A fast single-header work-stealing queue template written in modern C++17

# How to Use

A work-stealing queue enables one thread (queue owner) to
push/pop items into/from one end of the queue,
and multiple threads (thieves) to steal items from the other end.
The following example
shows the basic use of [wsq.hpp](wsq.hpp).

```cpp
// work-stealing queue of integer numbers
WorkStealingQueue queue;

// only one thread can push and pop items from one end
std::thread owner([&] () {
for(int i=0; i<100000000; i=i+1) {
queue.push(i);
}
while(!queue.empty()) {
std::optional item = queue.pop();
}
});

// multiple threads can steal items from the other end
std::thread thief([&] () {
while(!queue.empty()) {
std::optional item = queue.steal();
}
});

owner.join();
thief.join();
```

The library is a single header file.
Simply compile your source with include path to [wsq.hpp](wsq.hpp).

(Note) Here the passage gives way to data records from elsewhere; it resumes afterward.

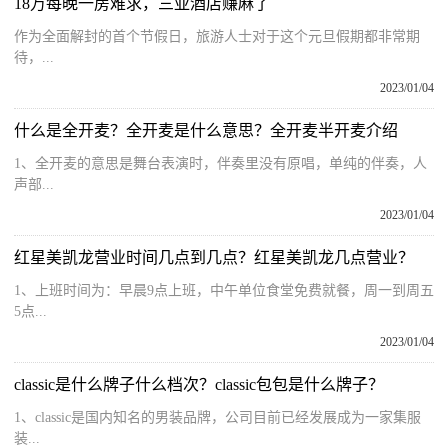
18万每晚一房难求，三亚酒店赚麻了
作为全面解封的首个节假日，旅游人士对于这个元旦假期都非常期
待，...
2023/01/04
什么是全开麦？全开麦是什么意思？全开麦半开麦介绍
1、全开麦的意思是舞台表演时，伴奏里没有原唱，单纯的伴奏，人
声部...
2023/01/04
红星美凯龙营业时间几点到几点？红星美凯龙几点营业？
1、上班时间为：早晨9点上班，中午单位食堂免费就餐，周一到周五
5点...
2023/01/04
classic是什么牌子什么档次？classic包包是什么牌子？
1、classic是国内知名的男装品牌，公司目前已经发展成为一家集服
装...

# Compile Examples and Unittests

We use cmake to manage the package. We recommand using out-of-source build:

```bash
~$ mkdir build
~$ cd build
~$ cmake ..
~$ make & make test
```

# Technical Details

This library implements the work-stealing queue algorithm
described in the paper,
"[Correct and Efficient Work-Stealing for Weak Memory Models](references/ppopp13.pdf),"
published by Nhat Minh Lê,
Antoniu Pop, Albert Cohen, and Francesco Zappa Nardelli
at 2013 ACM Principles and Practice of Parallel Programming (PPoPP).

# Robustness

This library is part of the
[Cpp-Taskflow](https://github.com/cpp-taskflow/cpp-taskflow)
project.
It has experienced thousands of tests in both micro-benchmarks
and large-scale real-world parallel applications.